Now we check whether this function $f(w)$ does in fact show that the spiral is self-similar. Indeed, $f(1+z) = z(1+z) + 1 = 1 + z + z^2$, and more generally, the sequence $1$, $f(1)$, $f(f(1))$, $f(f(f(1)))$, … coincides with the sequence of partial sums of the geometric series.
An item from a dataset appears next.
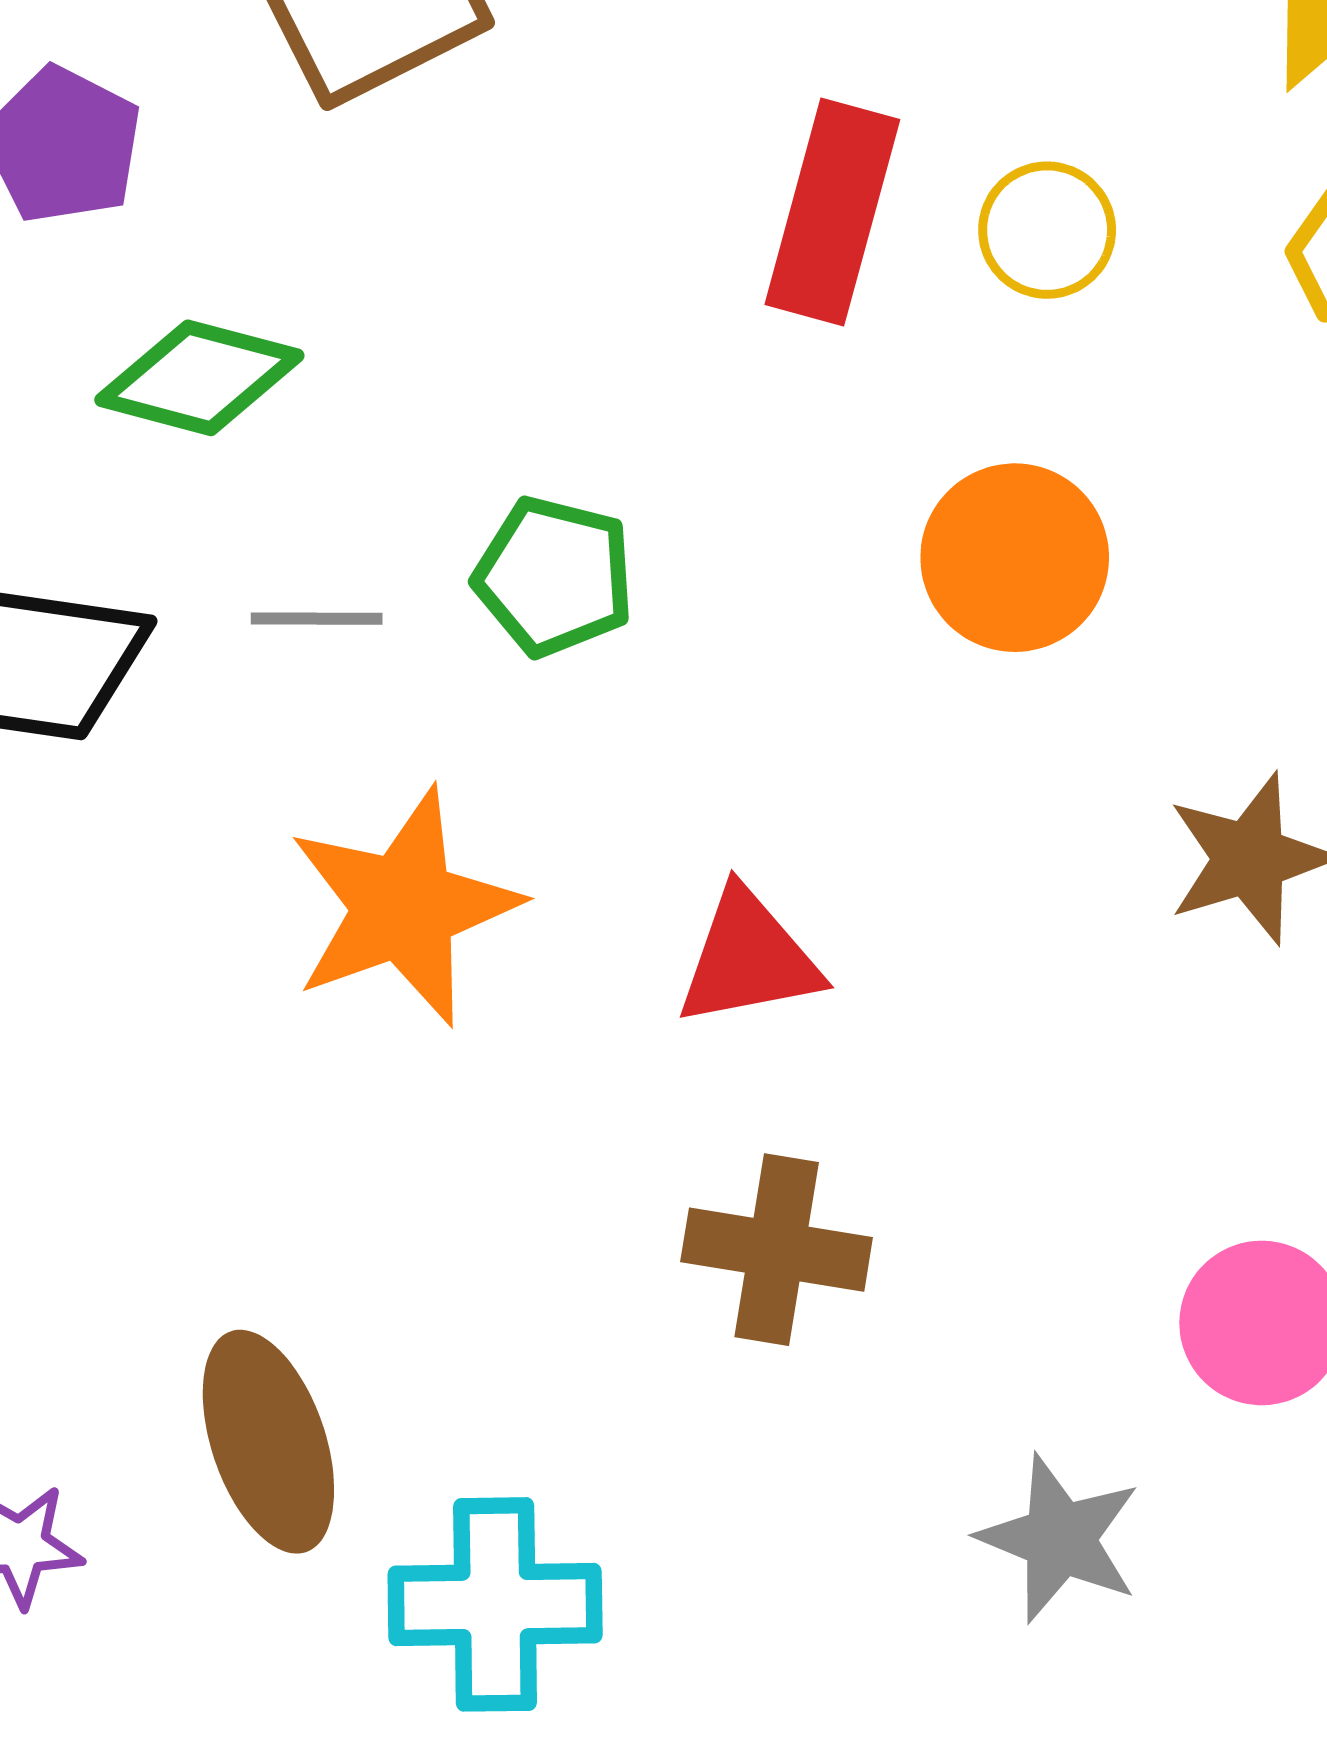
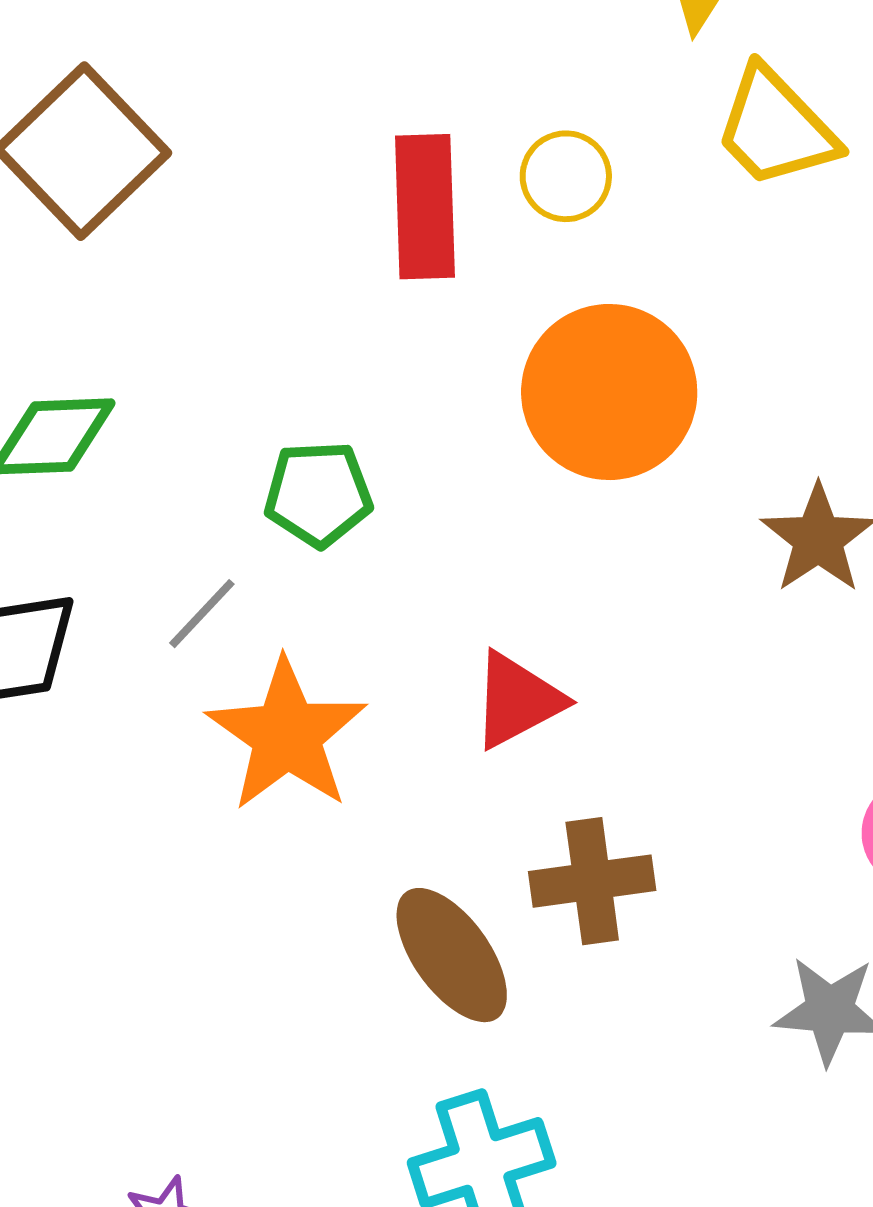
orange circle: (1015, 558) -> (609, 392), size x1.4
gray line: (317, 619) -> (202, 614), moved, turned -30
brown ellipse: (268, 1442) -> (452, 955), moved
If $z \ne 1$, then the function $f(w)$ has a fixed point. Solve $f(w) = w$, or $zw + 1 = w$, to find that the fixed point is $w = 1/(1 - z)$. When $|z| < 1$, this fixed point is the sum of the series. But in general it has a nice geometric connection to the series, even when the series diverges: it is the center of similarity for the sequence of partial sums. For example, when $z = i+1/\sqrt3$, the partial sums and center look like this:
In particular, when $z$ is a root of unity, the partial sums of the series lie at the vertices of a regular polygon, and $1/(1-z)$ is the center of this polygon. (It is also the Cesàro sum of the series in that case.) Here are the polygons and centers for $z = e^{i\pi/4}$ and $z = e^{i\,3\pi/5}$:
The centers of these polygons all have real part $1/2$, which is a special case of the observation that the function $1/(1-z)$ sends the unit circle to the line $\mathrm{Re}\,z = 1/2$.When $z = -1$, the polygon collapes to a line segment, and of course the center of this segment is $1/2$, the usual value assigned to the series $1 - 1 + 1 - 1 + \cdots$.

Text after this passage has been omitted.